[Dataset records]
========================================

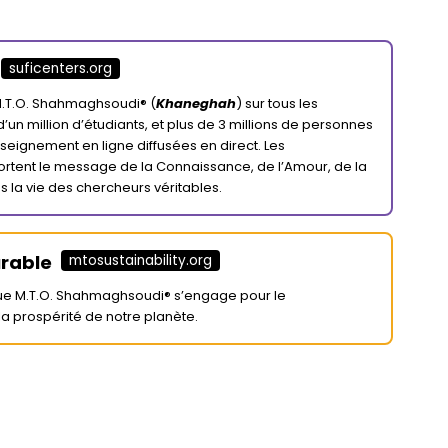
suficenters.org
 M.T.O. Shahmaghsoudi® (
Khaneghah
) sur tous les
d’un million d’étudiants, et plus de 3 millions de personnes
seignement en ligne diffusées en direct. Les
rtent le message de la Connaissance, de l’Amour, de la
ans la vie des chercheurs véritables.
rable
mtosustainability.org
que M.T.O. Shahmaghsoudi® s’engage pour le
a prospérité de notre planète.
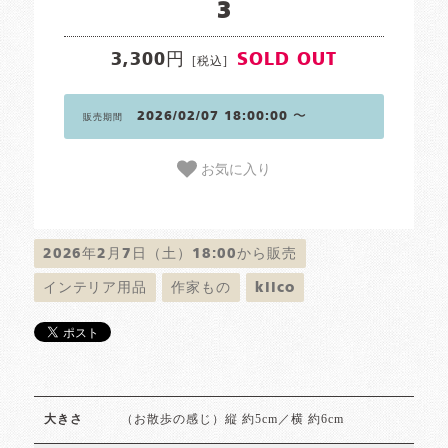
3
3,300円
SOLD OUT
[税込]
2026/02/07 18:00:00 〜
販売期間
お気に入り
2026年2月7日（土）18:00から販売
インテリア用品
作家もの
kiico
（お散歩の感じ）縦 約5cm／横 約6cm
大きさ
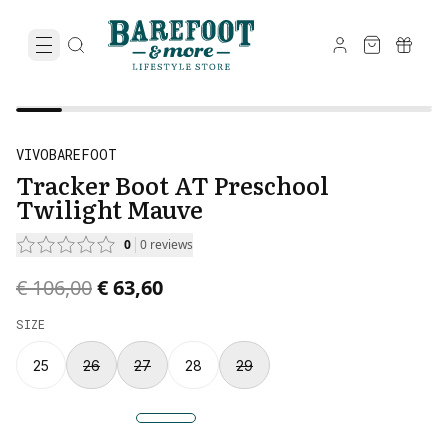
VIVOBAREFOOT
Tracker Boot AT Preschool
Twilight Mauve
0
0
reviews
Original price was € 106,00.
Current price is € 63,60.
€ 106,00
€ 63,60
SIZE
25
26
27
28
29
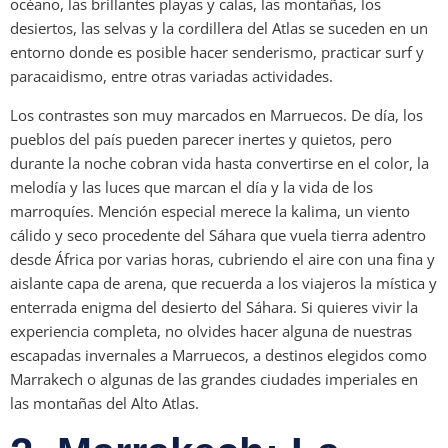
océano, las brillantes playas y calas, las montañas, los
desiertos, las selvas y la cordillera del Atlas se suceden en un
entorno donde es posible hacer senderismo, practicar surf y
paracaidismo, entre otras variadas actividades.
Los contrastes son muy marcados en Marruecos. De día, los
pueblos del país pueden parecer inertes y quietos, pero
durante la noche cobran vida hasta convertirse en el color, la
melodía y las luces que marcan el día y la vida de los
marroquíes. Mención especial merece la kalima, un viento
cálido y seco procedente del Sáhara que vuela tierra adentro
desde África por varias horas, cubriendo el aire con una fina y
aislante capa de arena, que recuerda a los viajeros la mística y
enterrada enigma del desierto del Sáhara. Si quieres vivir la
experiencia completa, no olvides hacer alguna de nuestras
escapadas invernales a Marruecos, a destinos elegidos como
Marrakech o algunas de las grandes ciudades imperiales en
las montañas del Alto Atlas.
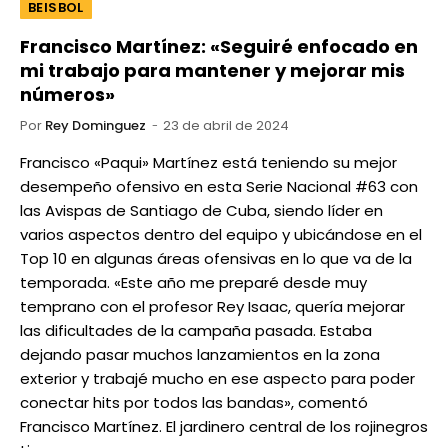
BEISBOL
Francisco Martínez: «Seguiré enfocado en
mi trabajo para mantener y mejorar mis
números»
Por
Rey Dominguez
23 de abril de 2024
Francisco «Paqui» Martínez está teniendo su mejor
desempeño ofensivo en esta Serie Nacional #63 con
las Avispas de Santiago de Cuba, siendo líder en
varios aspectos dentro del equipo y ubicándose en el
Top 10 en algunas áreas ofensivas en lo que va de la
temporada. «Este año me preparé desde muy
temprano con el profesor Rey Isaac, quería mejorar
las dificultades de la campaña pasada. Estaba
dejando pasar muchos lanzamientos en la zona
exterior y trabajé mucho en ese aspecto para poder
conectar hits por todos las bandas», comentó
Francisco Martínez. El jardinero central de los rojinegros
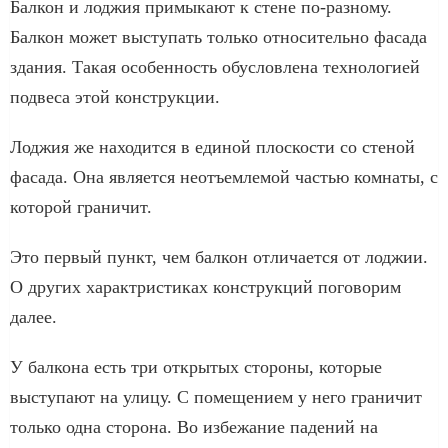
Балкон и лоджия примыкают к стене по-разному.
Балкон может выступать только относительно фасада
здания. Такая особенность обусловлена технологией
подвеса этой конструкции.
Лоджия же находится в единой плоскости со стеной
фасада. Она является неотъемлемой частью комнаты, с
которой граничит.
Это первый пункт, чем балкон отличается от лоджии.
О других характристиках конструкций поговорим
далее.
У балкона есть три открытых стороны, которые
выступают на улицу. С помещением у него граничит
только одна сторона. Во избежание падений на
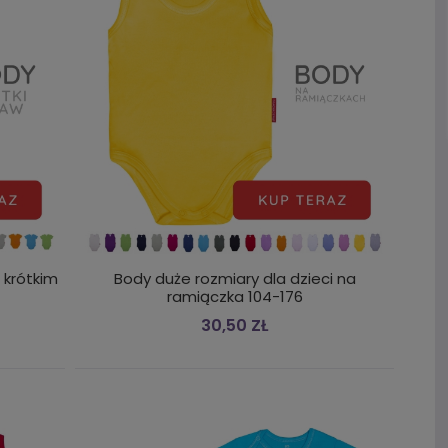
z krótkim
Body duże rozmiary dla dzieci na
ramiączka 104-176
30,50 ZŁ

========================================

TASK ITEM ::
Reproduce the entries above exactly. Do not include the images.

TASK RESPONSE ::
suficenters.org
 M.T.O. Shahmaghsoudi® (
Khaneghah
) sur tous les
d’un million d’étudiants, et plus de 3 millions de personnes
seignement en ligne diffusées en direct. Les
rtent le message de la Connaissance, de l’Amour, de la
ans la vie des chercheurs véritables.
rable
mtosustainability.org
que M.T.O. Shahmaghsoudi® s’engage pour le
a prospérité de notre planète.
3
3,300円
SOLD OUT
[税込]
2026/02/07 18:00:00 〜
販売期間
お気に入り
2026年2月7日（土）18:00から販売
インテリア用品
作家もの
kiico
（お散歩の感じ）縦 約5cm／横 約6cm
大きさ
VIVOBAREFOOT
Tracker Boot AT Preschool
Twilight Mauve
0
0
reviews
Original price was € 106,00.
Current price is € 63,60.
€ 106,00
€ 63,60
SIZE
25
26
27
28
29
océano, las brillantes playas y calas, las montañas, los
desiertos, las selvas y la cordillera del Atlas se suceden en un
entorno donde es posible hacer senderismo, practicar surf y
paracaidismo, entre otras variadas actividades.
Los contrastes son muy marcados en Marruecos. De día, los
pueblos del país pueden parecer inertes y quietos, pero
durante la noche cobran vida hasta convertirse en el color, la
melodía y las luces que marcan el día y la vida de los
marroquíes. Mención especial merece la kalima, un viento
cálido y seco procedente del Sáhara que vuela tierra adentro
desde África por varias horas, cubriendo el aire con una fina y
aislante capa de arena, que recuerda a los viajeros la mística y
enterrada enigma del desierto del Sáhara. Si quieres vivir la
experiencia completa, no olvides hacer alguna de nuestras
escapadas invernales a Marruecos, a destinos elegidos como
Marrakech o algunas de las grandes ciudades imperiales en
las montañas del Alto Atlas.
BEISBOL
Francisco Martínez: «Seguiré enfocado en
mi trabajo para mantener y mejorar mis
números»
Por
Rey Dominguez
23 de abril de 2024
Francisco «Paqui» Martínez está teniendo su mejor
desempeño ofensivo en esta Serie Nacional #63 con
las Avispas de Santiago de Cuba, siendo líder en
varios aspectos dentro del equipo y ubicándose en el
Top 10 en algunas áreas ofensivas en lo que va de la
temporada. «Este año me preparé desde muy
temprano con el profesor Rey Isaac, quería mejorar
las dificultades de la campaña pasada. Estaba
dejando pasar muchos lanzamientos en la zona
exterior y trabajé mucho en ese aspecto para poder
conectar hits por todos las bandas», comentó
Francisco Martínez. El jardinero central de los rojinegros
Балкон и лоджия примыкают к стене по-разному.
Балкон может выступать только относительно фасада
здания. Такая особенность обусловлена технологией
подвеса этой конструкции.
Лоджия же находится в единой плоскости со стеной
фасада. Она является неотъемлемой частью комнаты, с
которой граничит.
Это первый пункт, чем балкон отличается от лоджии.
О других характристиках конструкций поговорим
далее.
У балкона есть три открытых стороны, которые
выступают на улицу. С помещением у него граничит
только одна сторона. Во избежание падений на
z krótkim
Body duże rozmiary dla dzieci na
ramiączka 104-176
30,50 ZŁ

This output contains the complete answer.